> Exercise directions
Scan the entries below. List each line with "производства".

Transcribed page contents
——
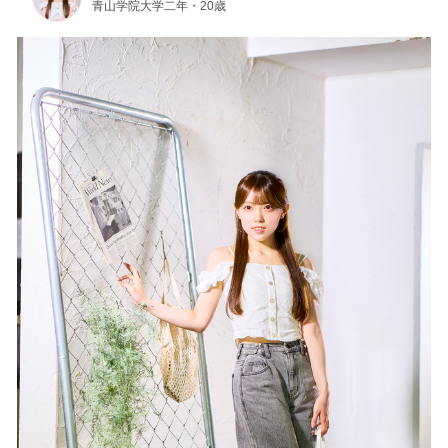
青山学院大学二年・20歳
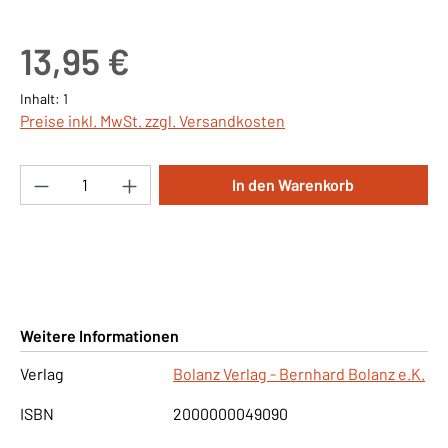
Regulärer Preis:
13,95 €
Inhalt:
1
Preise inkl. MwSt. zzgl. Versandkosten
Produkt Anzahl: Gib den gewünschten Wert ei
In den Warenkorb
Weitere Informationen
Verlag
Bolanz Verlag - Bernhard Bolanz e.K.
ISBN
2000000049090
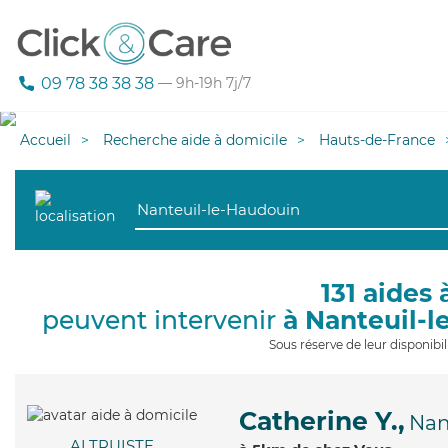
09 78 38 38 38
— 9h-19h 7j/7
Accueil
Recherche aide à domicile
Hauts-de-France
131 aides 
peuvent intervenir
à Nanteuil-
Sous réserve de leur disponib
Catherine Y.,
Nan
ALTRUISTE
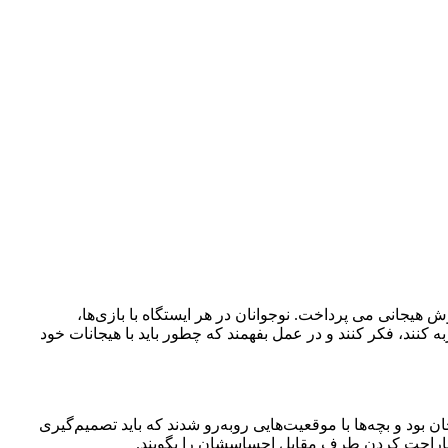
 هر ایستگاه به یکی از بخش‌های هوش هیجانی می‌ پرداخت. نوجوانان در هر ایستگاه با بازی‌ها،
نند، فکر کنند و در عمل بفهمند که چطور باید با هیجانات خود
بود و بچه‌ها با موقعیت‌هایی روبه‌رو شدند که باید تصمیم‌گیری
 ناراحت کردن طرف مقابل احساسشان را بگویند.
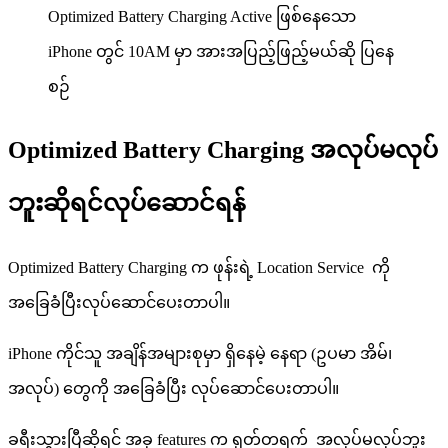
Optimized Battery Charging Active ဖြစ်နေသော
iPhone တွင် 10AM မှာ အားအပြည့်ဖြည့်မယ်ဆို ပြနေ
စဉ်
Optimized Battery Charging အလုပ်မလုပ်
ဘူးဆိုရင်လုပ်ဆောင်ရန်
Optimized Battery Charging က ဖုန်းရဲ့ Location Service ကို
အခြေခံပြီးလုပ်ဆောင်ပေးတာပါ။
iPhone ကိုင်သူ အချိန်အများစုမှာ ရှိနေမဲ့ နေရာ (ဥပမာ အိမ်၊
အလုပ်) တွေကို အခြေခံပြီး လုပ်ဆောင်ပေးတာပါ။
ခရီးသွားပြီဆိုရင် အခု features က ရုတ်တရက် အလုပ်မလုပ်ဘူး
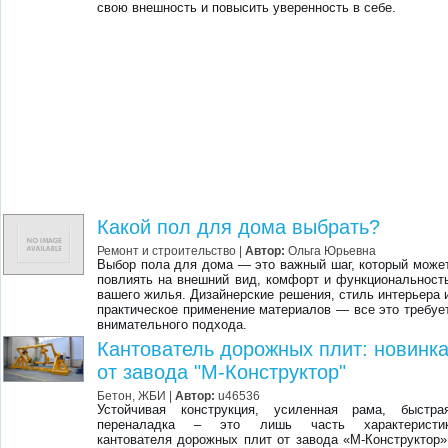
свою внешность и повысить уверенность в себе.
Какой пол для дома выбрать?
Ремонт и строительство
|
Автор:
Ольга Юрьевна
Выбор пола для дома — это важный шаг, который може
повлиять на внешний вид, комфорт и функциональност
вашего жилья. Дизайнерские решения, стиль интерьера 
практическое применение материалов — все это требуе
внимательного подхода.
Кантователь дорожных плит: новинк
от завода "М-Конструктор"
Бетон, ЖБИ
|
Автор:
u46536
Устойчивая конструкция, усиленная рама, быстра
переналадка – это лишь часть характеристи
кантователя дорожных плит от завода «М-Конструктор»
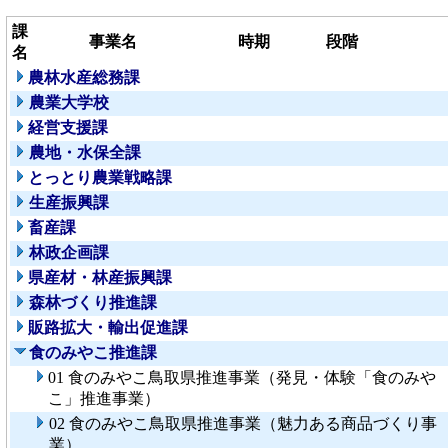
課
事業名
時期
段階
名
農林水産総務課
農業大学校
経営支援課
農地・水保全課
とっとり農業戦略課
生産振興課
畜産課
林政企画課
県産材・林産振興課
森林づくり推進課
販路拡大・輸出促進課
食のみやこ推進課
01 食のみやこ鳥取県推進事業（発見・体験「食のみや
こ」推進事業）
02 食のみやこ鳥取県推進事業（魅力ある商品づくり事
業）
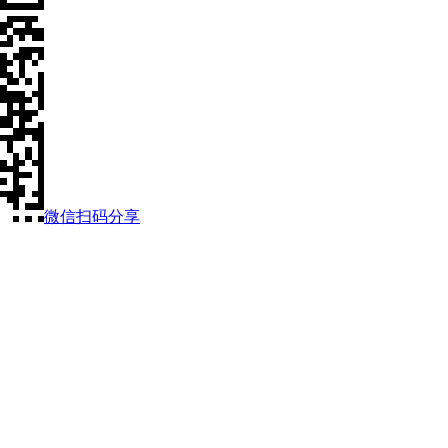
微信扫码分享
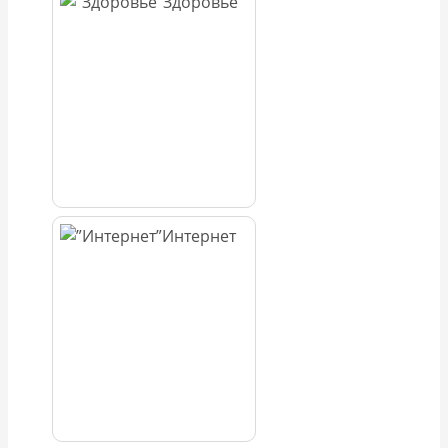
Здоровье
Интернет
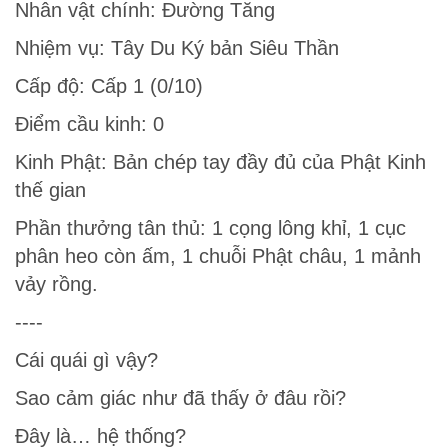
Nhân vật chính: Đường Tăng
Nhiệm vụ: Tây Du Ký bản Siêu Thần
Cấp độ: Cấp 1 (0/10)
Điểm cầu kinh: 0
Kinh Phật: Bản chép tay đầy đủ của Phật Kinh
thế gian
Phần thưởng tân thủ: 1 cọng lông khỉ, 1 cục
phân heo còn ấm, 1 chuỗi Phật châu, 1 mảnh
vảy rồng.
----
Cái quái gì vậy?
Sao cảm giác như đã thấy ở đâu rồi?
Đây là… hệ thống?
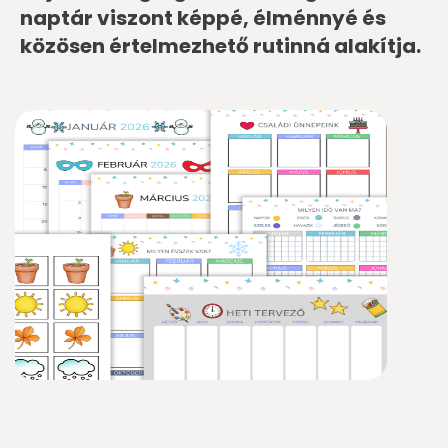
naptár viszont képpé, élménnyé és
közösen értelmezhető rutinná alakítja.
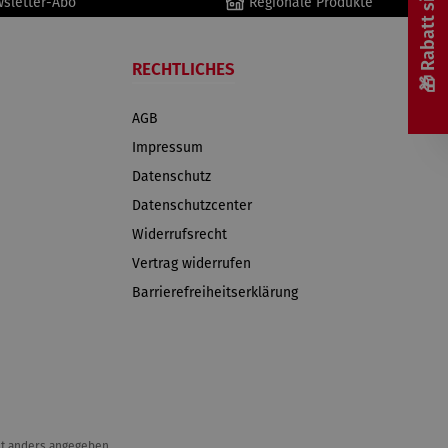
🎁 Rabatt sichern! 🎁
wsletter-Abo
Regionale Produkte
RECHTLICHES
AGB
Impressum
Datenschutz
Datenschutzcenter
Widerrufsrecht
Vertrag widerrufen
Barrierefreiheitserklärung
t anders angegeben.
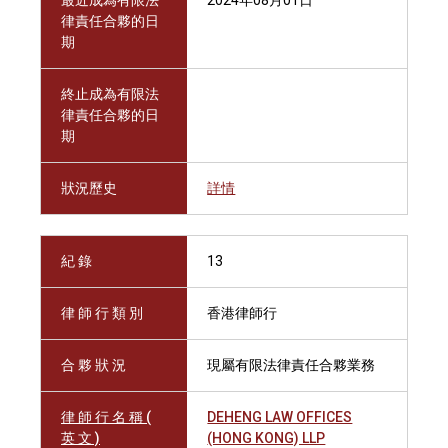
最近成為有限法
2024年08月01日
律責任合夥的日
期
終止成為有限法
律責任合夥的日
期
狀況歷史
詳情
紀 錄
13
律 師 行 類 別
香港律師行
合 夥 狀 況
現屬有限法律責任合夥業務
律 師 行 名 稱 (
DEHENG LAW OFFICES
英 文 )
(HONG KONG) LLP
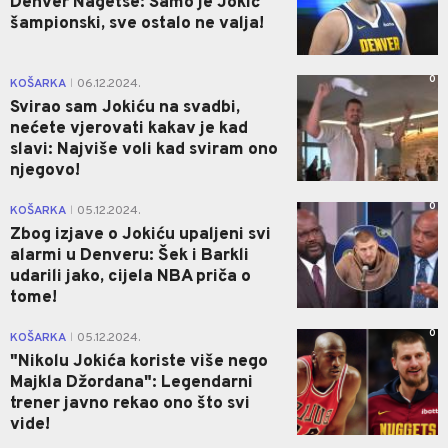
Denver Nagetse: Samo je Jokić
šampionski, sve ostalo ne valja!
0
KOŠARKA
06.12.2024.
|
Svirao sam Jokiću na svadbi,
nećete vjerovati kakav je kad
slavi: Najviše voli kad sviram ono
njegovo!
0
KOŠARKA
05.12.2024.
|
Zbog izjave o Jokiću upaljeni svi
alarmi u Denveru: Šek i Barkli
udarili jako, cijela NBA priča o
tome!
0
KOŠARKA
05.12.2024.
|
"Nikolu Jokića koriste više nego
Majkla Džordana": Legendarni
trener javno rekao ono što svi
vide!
——
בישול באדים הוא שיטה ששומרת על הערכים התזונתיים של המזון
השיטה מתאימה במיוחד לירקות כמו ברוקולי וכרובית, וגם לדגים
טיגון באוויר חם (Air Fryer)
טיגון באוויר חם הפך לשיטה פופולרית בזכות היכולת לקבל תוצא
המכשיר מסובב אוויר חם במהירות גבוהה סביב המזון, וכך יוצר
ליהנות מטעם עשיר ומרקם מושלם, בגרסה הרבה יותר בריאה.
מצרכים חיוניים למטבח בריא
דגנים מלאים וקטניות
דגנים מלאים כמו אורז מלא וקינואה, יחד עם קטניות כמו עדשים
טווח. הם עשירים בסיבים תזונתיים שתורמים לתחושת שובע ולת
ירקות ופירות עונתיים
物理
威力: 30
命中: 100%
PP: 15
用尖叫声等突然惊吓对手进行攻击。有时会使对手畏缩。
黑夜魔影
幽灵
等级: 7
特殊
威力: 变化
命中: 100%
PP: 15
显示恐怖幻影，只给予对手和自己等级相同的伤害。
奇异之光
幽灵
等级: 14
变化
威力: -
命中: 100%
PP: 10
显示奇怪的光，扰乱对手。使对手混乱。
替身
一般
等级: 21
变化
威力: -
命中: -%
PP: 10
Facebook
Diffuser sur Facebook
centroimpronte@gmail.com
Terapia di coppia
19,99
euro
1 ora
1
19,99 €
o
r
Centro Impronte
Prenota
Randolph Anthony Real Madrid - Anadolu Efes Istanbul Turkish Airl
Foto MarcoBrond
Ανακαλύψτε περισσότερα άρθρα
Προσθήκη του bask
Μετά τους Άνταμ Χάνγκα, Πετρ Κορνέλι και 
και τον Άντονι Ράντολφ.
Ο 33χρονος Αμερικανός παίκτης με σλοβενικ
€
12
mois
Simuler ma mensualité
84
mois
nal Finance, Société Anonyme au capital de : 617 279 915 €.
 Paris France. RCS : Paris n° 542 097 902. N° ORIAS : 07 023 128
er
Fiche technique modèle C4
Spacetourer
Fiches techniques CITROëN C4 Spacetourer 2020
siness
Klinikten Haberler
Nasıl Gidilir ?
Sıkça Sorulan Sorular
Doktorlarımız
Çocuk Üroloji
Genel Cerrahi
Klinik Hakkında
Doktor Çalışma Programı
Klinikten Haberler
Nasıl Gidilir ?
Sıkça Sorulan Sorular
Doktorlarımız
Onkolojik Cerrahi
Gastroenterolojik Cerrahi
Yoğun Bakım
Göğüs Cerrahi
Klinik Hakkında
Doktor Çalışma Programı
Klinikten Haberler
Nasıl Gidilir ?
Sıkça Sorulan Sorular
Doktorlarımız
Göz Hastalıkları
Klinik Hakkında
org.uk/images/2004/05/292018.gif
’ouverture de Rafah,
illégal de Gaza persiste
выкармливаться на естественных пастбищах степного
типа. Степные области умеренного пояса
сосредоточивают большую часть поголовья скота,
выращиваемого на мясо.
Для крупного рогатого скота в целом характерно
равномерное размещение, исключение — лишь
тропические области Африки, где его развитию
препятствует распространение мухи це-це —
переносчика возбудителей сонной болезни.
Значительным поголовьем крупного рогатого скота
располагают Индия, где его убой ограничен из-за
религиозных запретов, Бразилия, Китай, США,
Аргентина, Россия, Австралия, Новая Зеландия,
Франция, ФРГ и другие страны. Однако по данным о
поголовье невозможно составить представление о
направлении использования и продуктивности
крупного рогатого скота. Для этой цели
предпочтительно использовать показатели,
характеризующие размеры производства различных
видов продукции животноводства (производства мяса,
——
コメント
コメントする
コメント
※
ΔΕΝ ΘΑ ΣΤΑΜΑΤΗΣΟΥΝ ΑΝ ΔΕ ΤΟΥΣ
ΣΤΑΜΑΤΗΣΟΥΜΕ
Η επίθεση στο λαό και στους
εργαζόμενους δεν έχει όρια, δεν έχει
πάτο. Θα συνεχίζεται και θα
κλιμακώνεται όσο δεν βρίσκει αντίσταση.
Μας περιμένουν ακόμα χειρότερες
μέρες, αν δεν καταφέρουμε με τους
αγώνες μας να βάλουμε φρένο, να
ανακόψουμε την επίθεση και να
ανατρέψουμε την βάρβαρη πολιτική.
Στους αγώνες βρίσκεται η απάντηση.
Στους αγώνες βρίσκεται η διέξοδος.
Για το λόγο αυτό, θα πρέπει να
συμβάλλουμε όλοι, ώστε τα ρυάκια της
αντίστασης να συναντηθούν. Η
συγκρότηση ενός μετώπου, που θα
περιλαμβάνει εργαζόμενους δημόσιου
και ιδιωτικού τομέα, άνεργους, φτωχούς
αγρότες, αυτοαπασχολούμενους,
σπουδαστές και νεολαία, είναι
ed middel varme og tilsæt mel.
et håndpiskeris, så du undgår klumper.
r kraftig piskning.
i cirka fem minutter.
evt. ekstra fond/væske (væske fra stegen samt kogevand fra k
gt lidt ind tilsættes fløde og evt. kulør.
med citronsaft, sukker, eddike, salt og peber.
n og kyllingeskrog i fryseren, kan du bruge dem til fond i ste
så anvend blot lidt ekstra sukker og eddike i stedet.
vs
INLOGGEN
——
> Output
характеризующие размеры производства различных
видов продукции животноводства (производства мяса,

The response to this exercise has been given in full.